======== Source material

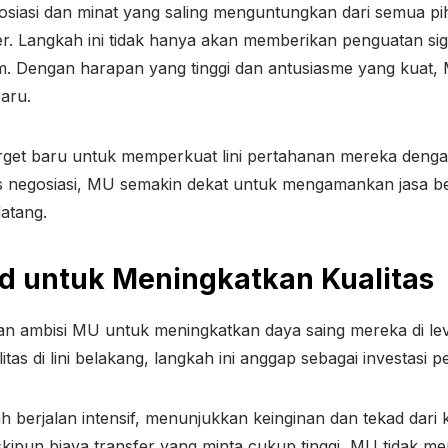
siasi dan minat yang saling menguntungkan dari semua pih
 Langkah ini tidak hanya akan memberikan penguatan signif
m. Dengan harapan yang tinggi dan antusiasme yang kuat, 
aru.
get baru untuk memperkuat lini pertahanan mereka dengan
s negosiasi, MU semakin dekat untuk mengamankan jasa be
atang.
d untuk Meningkatkan Kualitas
n ambisi MU untuk meningkatkan daya saing mereka di le
as di lini belakang, langkah ini anggap sebagai investasi 
h berjalan intensif, menunjukkan keinginan dan tekad dari
kipun biaya transfer yang minta cukup tinggi, MU tidak 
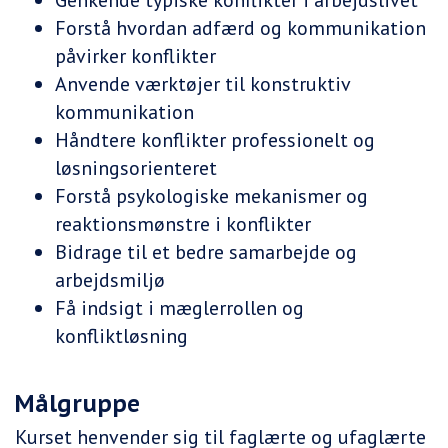
Genkende typiske konflikter i arbejdslivet
Forstå hvordan adfærd og kommunikation
påvirker konflikter
Anvende værktøjer til konstruktiv
kommunikation
Håndtere konflikter professionelt og
løsningsorienteret
Forstå psykologiske mekanismer og
reaktionsmønstre i konflikter
Bidrage til et bedre samarbejde og
arbejdsmiljø
Få indsigt i mæglerrollen og
konfliktløsning
Målgruppe
Kurset henvender sig til faglærte og ufaglærte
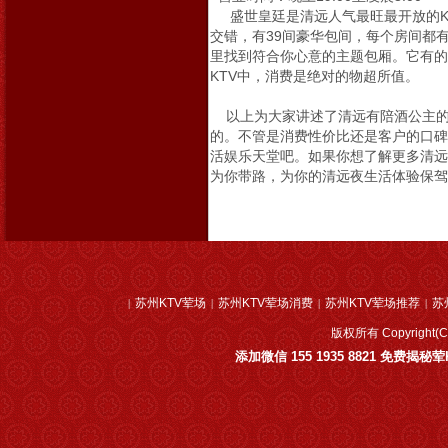
盛世皇廷是清远人气最旺最开放的K
交错，有39间豪华包间，每个房间都
里找到符合你心意的主题包厢。它有的
KTV中，消费是绝对的物超所值。
以上为大家讲述了清远有陪酒公主的前
的。不管是消费性价比还是客户的口碑
活娱乐天堂吧。如果你想了解更多清远
为你带路，为你的清远夜生活体验保驾
苏州KTV荤场
苏州KTV荤场消费
苏州KTV荤场推荐
苏
|
|
|
|
版权所有 Copyrig
添加微信 155 1935 8821 免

================

Please give back an exact copy of the entries above from their first line through the line containing "版权所有 Copyrig", leaving the pictures aside.

siasi dan minat yang saling menguntungkan dari semua pih
 Langkah ini tidak hanya akan memberikan penguatan signif
m. Dengan harapan yang tinggi dan antusiasme yang kuat, 
aru.
get baru untuk memperkuat lini pertahanan mereka dengan
s negosiasi, MU semakin dekat untuk mengamankan jasa be
atang.
d untuk Meningkatkan Kualitas
n ambisi MU untuk meningkatkan daya saing mereka di le
as di lini belakang, langkah ini anggap sebagai investasi 
h berjalan intensif, menunjukkan keinginan dan tekad dari
kipun biaya transfer yang minta cukup tinggi, MU tidak 
Genkende typiske konflikter i arbejdslivet
Forstå hvordan adfærd og kommunikation
påvirker konflikter
Anvende værktøjer til konstruktiv
kommunikation
Håndtere konflikter professionelt og
løsningsorienteret
Forstå psykologiske mekanismer og
reaktionsmønstre i konflikter
Bidrage til et bedre samarbejde og
arbejdsmiljø
Få indsigt i mæglerrollen og
konfliktløsning
Målgruppe
Kurset henvender sig til faglærte og ufaglærte
盛世皇廷是清远人气最旺最开放的K
交错，有39间豪华包间，每个房间都
里找到符合你心意的主题包厢。它有的
KTV中，消费是绝对的物超所值。
以上为大家讲述了清远有陪酒公主的前
的。不管是消费性价比还是客户的口碑
活娱乐天堂吧。如果你想了解更多清远
为你带路，为你的清远夜生活体验保驾
苏州KTV荤场
苏州KTV荤场消费
苏州KTV荤场推荐
苏
|
|
|
|
版权所有 Copyrig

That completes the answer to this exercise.